- [Task goal] Repeat the lines below exactly as written, please, from the line with "for Modern Investment Teams" to the line with "iming to grow and invest, reach us at", both lines included, and no others.

- [Study material]
_ _ _ _ _
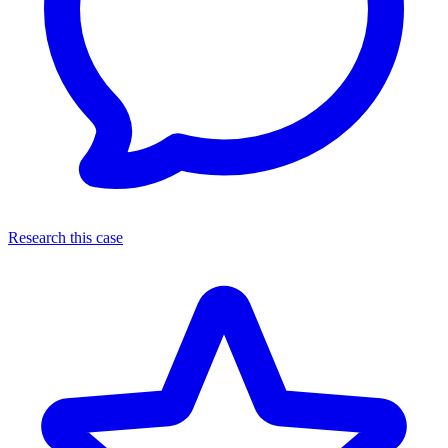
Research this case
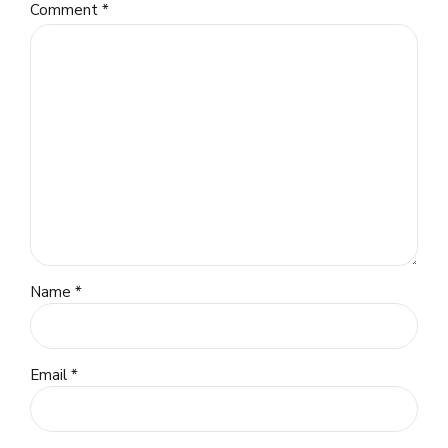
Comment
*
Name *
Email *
_ _ _ _ _
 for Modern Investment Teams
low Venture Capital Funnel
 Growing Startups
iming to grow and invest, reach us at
_ _ _ _ _
- [Expected answer]
 for Modern Investment Teams
low Venture Capital Funnel
 Growing Startups
iming to grow and invest, reach us at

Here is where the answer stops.